"Ich bin jung, neugierig, abenteuerlustig und reise gerne durch fremde Länder, wenn es die Arbeit erlaubt, weil mich das Unbekannte reizt." Nein, das ist kein Text auf irgendeiner Partnerbörse, sondern Julias Statement über ihre privaten Zukunftspläne. Zugegeben, das kollidiert etwas mit ihren beruflichen Gedankenspielen innerhalb der nächsten 10 Jahre. "Ich sehe ein klar strukturiertes Familienweingut mit einer einzigartigen Weinstilistik, die Weintrinker aber auch Kritiker packen und begeistern", meint die Jungwinzerin. Dann serviert sie umgehend eine Einschränkung, die nicht nur einer Jungunternehmerin bestens zu Gesicht steht.

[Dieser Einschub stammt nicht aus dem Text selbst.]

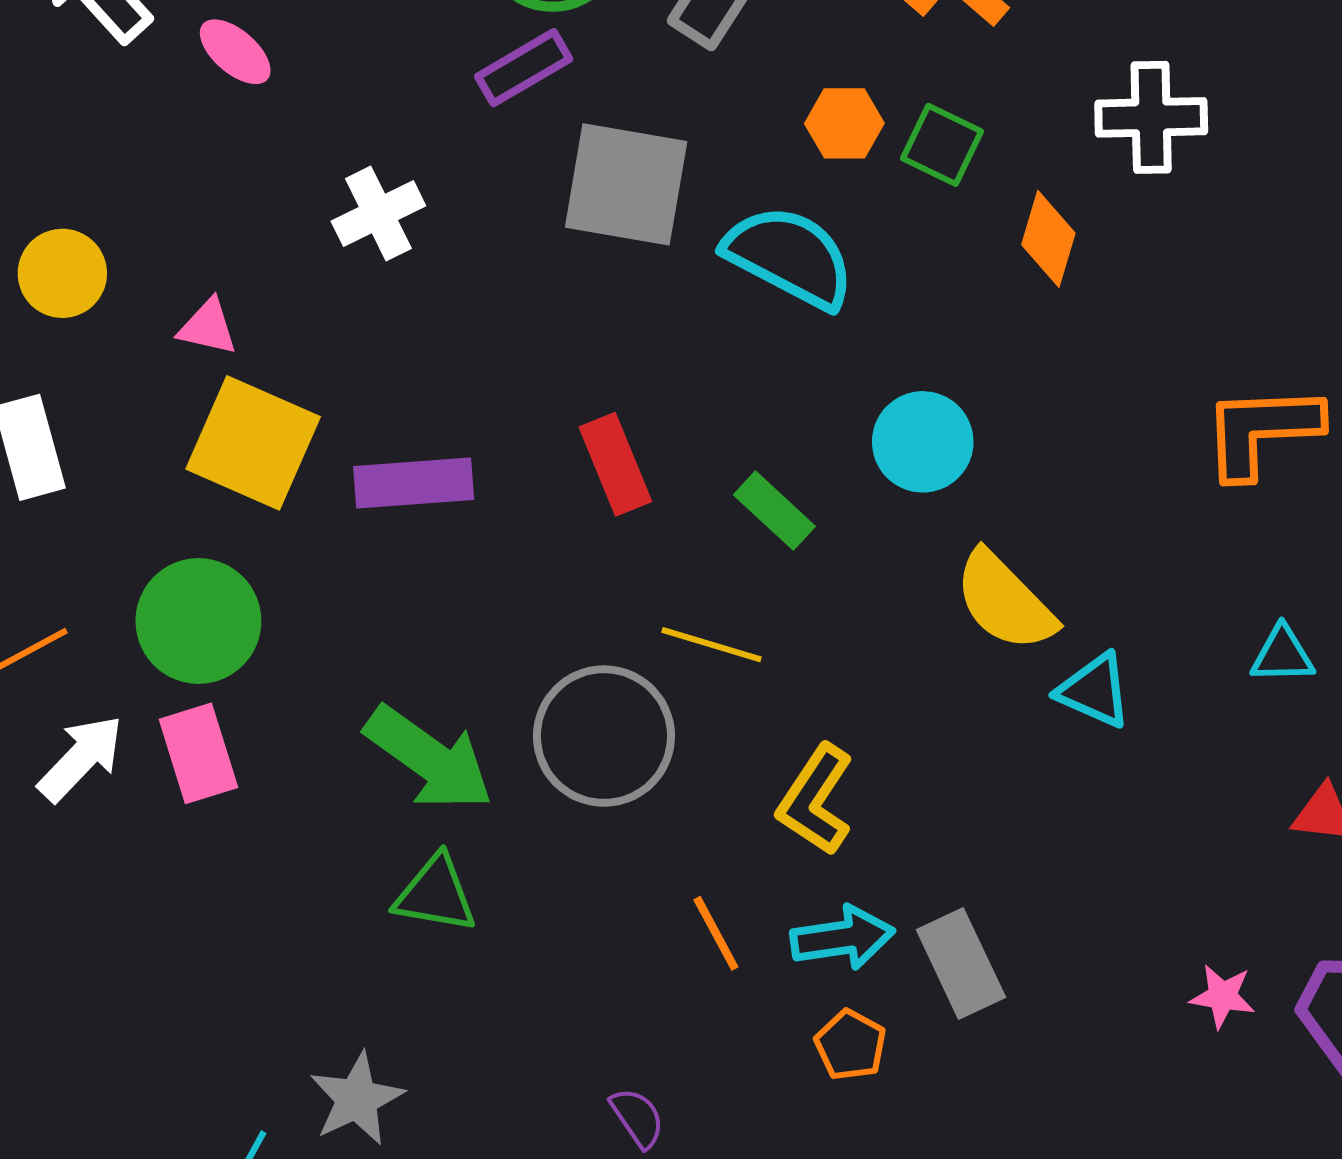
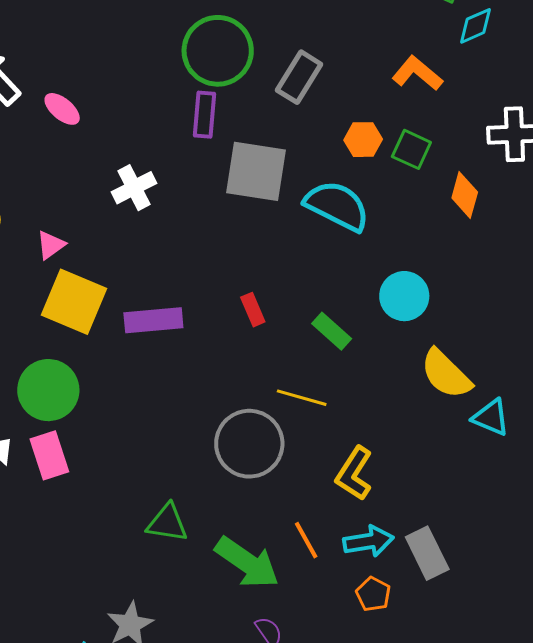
purple rectangle: (524, 68) -> (205, 115), turned -54
pink triangle: (208, 327) -> (51, 245), turned -48
red rectangle: (615, 464) -> (253, 310), size x0.7
green arrow: (429, 758) -> (247, 563), moved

"Nicht alleine der Erfolg sollte im Vordergrund stehen, nachhaltige Ressourcennutzung steht ebenso auf unserem Plan und sollte jedermann vor Augen gehalten werden."

Ein klares Signal der Kellerherrin über eine stolze Rebfläche von 40 Hektar rund um das höchstgelegene Weindorf Rheinhessens.

Ein Betrieb dieser Größe ist natürlich alleine nicht zu stemmen, Mutter Simone Becker-Schittler managt den Weinverkauf sowie die Gutsschänke und Vater Hans-Jürgen Schittler ist für den Weinanbau verantwortlich.

Doch zuerst ein Blick zurück. Einen ersten eigenen Wein gab es im Grunde nicht. Sie arbeitete sich Step-by-step ein und bekam schon bald die Verantwortung für die Kellerarbeit. Mit dem 2015er Jahrgang kam dann ihr bisher größtes Projekt, eine Weinlinie unter ihrem Namen. Quasi als Ergänzung zum breiten Sortiment des Familienbetriebs, der als Vereinigte Weingüter Schittler & Becker firmiert. Und für den sie natürlich weiterhin die Weine ausbaut.

Aber es ist ein besonderer Ansporn, wenn der eigene Namen das Etikett verziert. Sozusagen ganz angekommen im Traumberuf, wie Julia ihre Arbeit bezeichnet. Natürlich gäbe es auch in dieser Branche Rückschläge, die Kunst sei es jedoch, aufs Neue aufzustehen und oben einen draufzusetzen. Und das wird nach ihrer Ansicht der 2018er Jahrgang. "Neue Projekte mit richtig geilem Stoff ", verspricht sie.

Bis der auf die Flaschen kommt, kann man sich mit ihren Weinen aus den beiden Vorjahren trösten. Etwa aus ihren Lieblingsrebsorten Riesling und Weißer Burgunder, die besonders gut zur würzigen, scharfen asiatischen Küche passen, die Julia so mag. Wenn die Technikerin für Weinbau und Önologie dann mal wieder das Reisefieber packt, reist sie von Neuseeland über Südafrika bis nach Südamerika und besucht kleine, unbekannte Weingüter. Kein Wunder, dass ihr Schlusswort so ausfällt: "Ich empfinde meine Arbeit als Work-Life-Balance in Verbindung mit richtig großem Business.“

WOLFGANGS FAVORIT

Der trockene Riesling Gottesgarten aus einer kleinen Lage am Rande des Zornheimer Bergs überzeugt mit seinen verführerischen Aromen von Pfirsich und Zitrusfrüchten, garniert mit "mineralischem Charme", so Julia. Sehr gut gelungen ist außerdem der 2017 Sylvaner trocken Guldenmorgen aus alten Anlagen, der durch den Ausbau im großen Stückfass und Spontanvergärung nach gelben Früchten und feinen Rauchnoten duftet.